Хотя эта жажда не возникает, хотя мы ничего о ней не знаем, все же нас всю жизнь преследует некое внутреннее беспокойство, некая скрытая боль. Человек достигает славы, и все же чувствует внутреннюю пустоту. Человек собирает богатство, и все же он упускает что-то, остается нечто недостижимое. Человек находит любовь, и все же что-то остается ненайденным, он неудовлетворен. Что это такое, что кажется упущенным всякий раз, когда человек добивается успеха в жизни?
Это внутренняя жажда, которую мы подавили, которой мы не даем возникнуть, вырасти и насытиться. Эта жажда проявляется то тут, то там; она становится пробным камнем на любом пути, по которому мы идем. И она говорит нам: «Ты достиг высшей славы, и все же ты ничего не достиг; ты добился всего, и все же ты пуст». Эта жажда причиняет нам боль, она беспокоит и мучает нас по любому удобному поводу. Но мы отказываемся от нее и с удвоенной силой занимаем себя работой, чтобы не слышать этот тихий, мягкий голос.

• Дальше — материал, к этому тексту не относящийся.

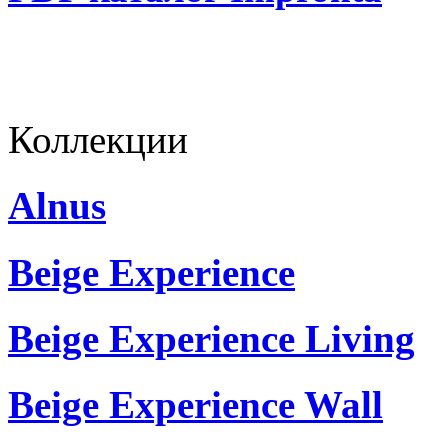
Коллекции
Alnus
Beige Experience
Beige Experience Living
Beige Experience Wall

Вот почему человек, который зарабатывает деньги, полностью погружается в это, а человек, который гонится за славой, пускается в галоп. Они затыкают уши, чтобы не слышать о том, что, преследуя свои цели, они ничего не нашли. Мы делаем все, что в наших силах, чтобы помешать этой жажде проснуться. Иначе настанет день, когда дети в этом мире начнут рождаться с жаждой Бога, точно так же, как они рождаются с чувством голода, жажды и секса. Такой мир можно создать, и он заслуживает создания. Но кто будет этим заниматься?